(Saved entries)
------

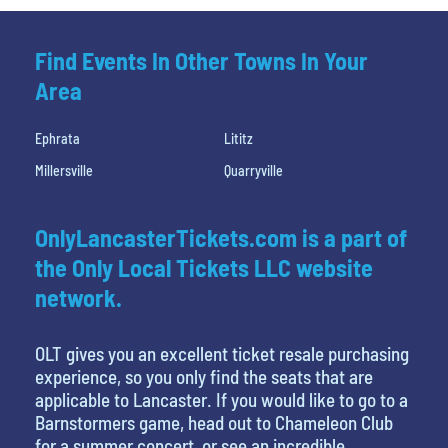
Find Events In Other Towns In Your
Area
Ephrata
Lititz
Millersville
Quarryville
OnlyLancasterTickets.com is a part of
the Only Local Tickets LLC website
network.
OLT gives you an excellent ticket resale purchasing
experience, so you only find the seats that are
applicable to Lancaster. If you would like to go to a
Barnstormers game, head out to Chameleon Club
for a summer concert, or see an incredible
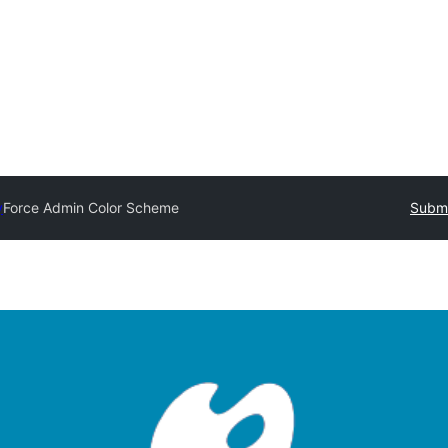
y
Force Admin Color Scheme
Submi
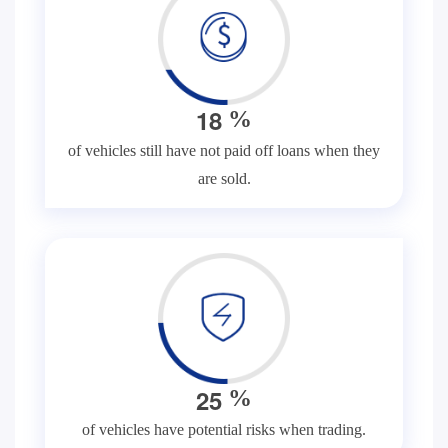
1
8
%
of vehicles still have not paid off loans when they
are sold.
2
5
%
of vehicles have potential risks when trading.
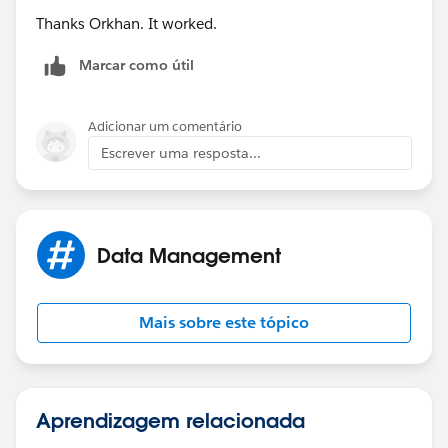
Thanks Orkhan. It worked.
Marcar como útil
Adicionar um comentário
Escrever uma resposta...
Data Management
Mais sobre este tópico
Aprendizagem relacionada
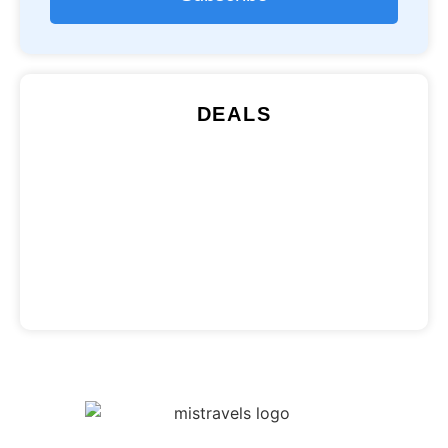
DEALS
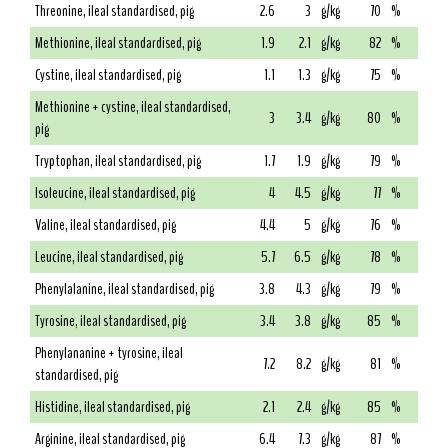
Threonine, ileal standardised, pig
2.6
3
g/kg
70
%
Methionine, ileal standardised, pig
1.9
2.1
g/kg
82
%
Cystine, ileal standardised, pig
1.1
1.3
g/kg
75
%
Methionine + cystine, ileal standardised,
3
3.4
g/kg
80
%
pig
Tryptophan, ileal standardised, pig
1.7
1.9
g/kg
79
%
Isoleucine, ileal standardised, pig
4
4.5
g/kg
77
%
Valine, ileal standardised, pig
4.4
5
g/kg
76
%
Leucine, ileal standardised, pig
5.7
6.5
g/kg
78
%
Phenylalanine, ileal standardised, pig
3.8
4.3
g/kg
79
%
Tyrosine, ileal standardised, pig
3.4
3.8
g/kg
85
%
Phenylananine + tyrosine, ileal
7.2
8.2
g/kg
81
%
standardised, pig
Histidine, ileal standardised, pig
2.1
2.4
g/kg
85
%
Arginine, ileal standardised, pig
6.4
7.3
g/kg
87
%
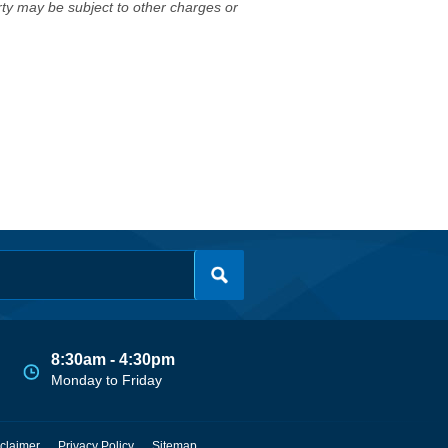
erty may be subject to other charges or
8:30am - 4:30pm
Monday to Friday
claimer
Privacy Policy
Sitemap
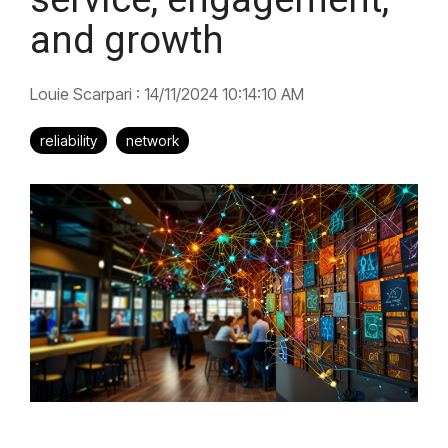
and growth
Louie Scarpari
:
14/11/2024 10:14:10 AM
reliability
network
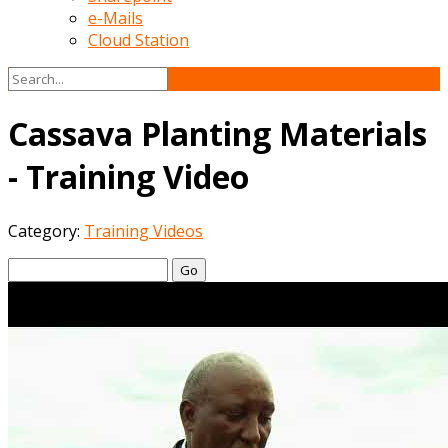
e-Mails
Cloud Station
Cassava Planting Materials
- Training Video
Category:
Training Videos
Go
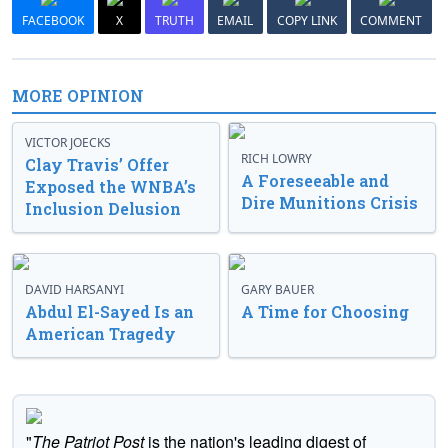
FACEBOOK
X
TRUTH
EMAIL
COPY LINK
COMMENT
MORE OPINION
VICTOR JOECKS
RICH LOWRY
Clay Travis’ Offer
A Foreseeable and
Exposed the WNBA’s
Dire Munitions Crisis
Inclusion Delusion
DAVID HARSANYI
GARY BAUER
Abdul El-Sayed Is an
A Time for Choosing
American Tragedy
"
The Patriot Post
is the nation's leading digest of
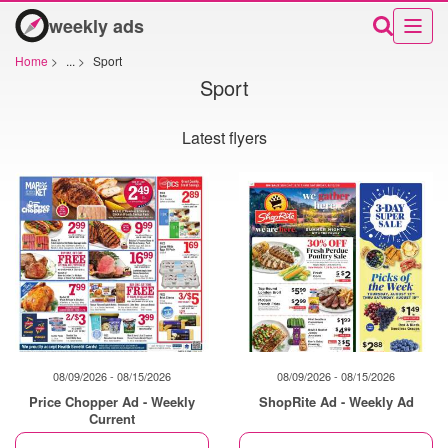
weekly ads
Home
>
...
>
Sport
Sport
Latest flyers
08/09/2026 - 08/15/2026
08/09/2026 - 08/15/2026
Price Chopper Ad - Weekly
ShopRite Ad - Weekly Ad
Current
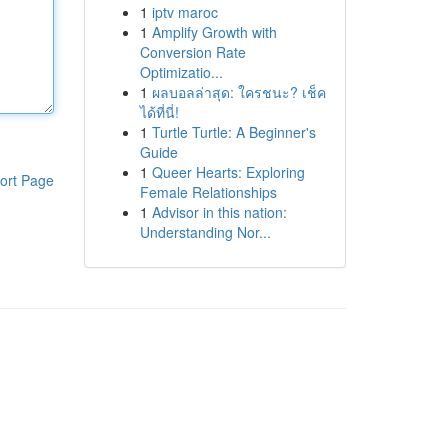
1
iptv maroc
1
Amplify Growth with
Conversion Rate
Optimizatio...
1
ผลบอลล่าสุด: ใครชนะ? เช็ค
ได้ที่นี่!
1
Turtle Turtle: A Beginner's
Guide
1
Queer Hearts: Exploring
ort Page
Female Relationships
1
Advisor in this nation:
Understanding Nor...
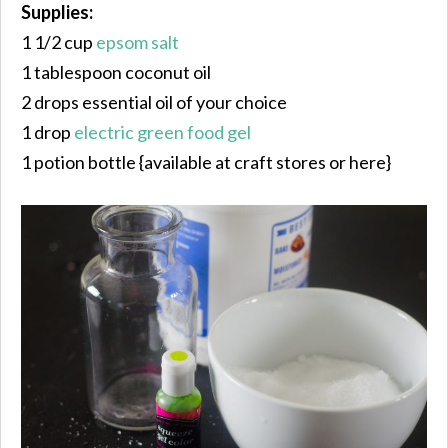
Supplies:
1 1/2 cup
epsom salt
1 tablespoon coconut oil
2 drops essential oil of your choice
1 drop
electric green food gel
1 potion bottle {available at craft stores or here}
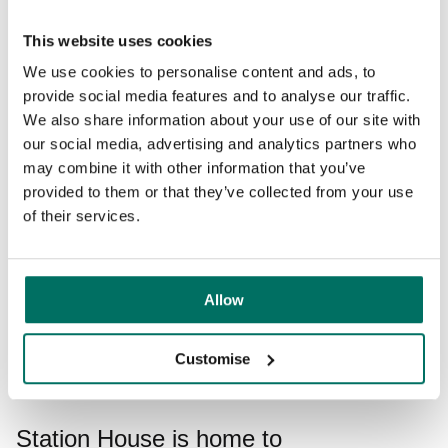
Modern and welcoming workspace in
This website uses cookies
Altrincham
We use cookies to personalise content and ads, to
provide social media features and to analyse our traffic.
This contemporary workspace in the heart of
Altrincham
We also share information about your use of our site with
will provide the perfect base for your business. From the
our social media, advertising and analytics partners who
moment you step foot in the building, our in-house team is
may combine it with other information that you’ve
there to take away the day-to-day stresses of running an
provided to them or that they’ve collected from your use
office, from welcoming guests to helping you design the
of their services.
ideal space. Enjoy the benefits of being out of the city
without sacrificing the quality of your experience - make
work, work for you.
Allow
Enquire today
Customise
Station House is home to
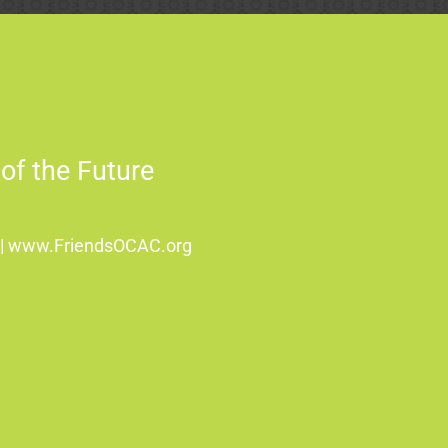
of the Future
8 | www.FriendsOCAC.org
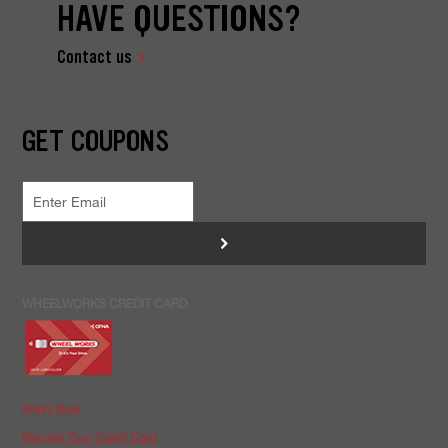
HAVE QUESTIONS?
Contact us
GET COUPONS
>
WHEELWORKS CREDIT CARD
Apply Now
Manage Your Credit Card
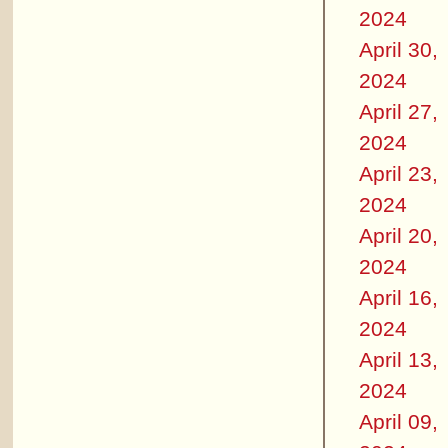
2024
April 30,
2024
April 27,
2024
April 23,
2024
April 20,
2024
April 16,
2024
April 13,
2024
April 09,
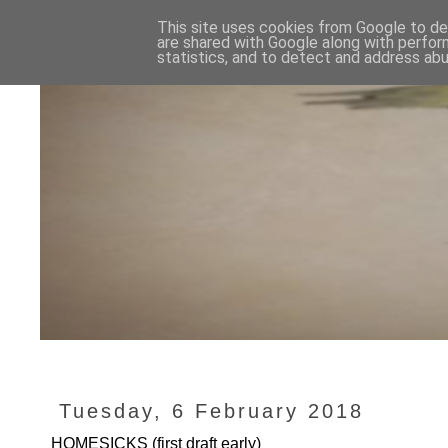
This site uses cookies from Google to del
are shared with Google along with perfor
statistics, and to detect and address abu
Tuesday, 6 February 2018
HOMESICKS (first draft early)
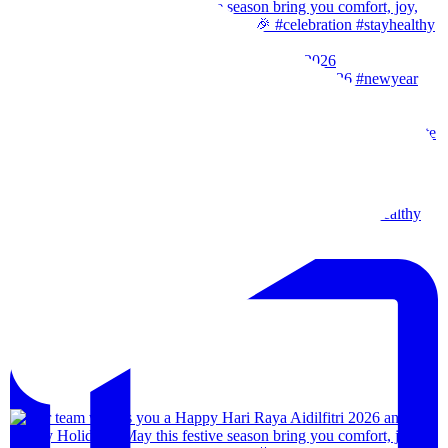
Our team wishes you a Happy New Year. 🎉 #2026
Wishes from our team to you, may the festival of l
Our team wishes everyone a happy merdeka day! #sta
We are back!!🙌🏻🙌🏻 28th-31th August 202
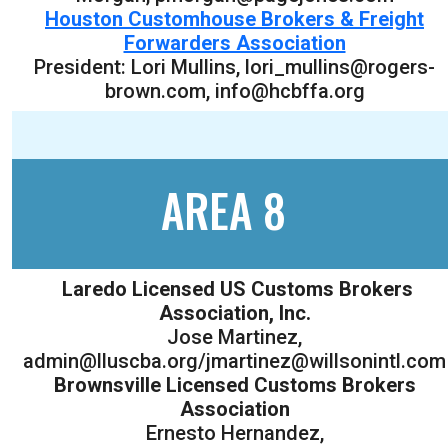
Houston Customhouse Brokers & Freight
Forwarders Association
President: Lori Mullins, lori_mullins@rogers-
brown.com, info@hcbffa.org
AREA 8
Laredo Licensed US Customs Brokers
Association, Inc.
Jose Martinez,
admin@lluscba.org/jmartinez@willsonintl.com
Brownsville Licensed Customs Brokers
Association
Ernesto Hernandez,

------

• DIRECTIONS
All lines that hold the word "when" should be copied from the data.

• PROBLEM SOLUTION
of vehicles still have not paid off loans when they
of vehicles have potential risks when trading.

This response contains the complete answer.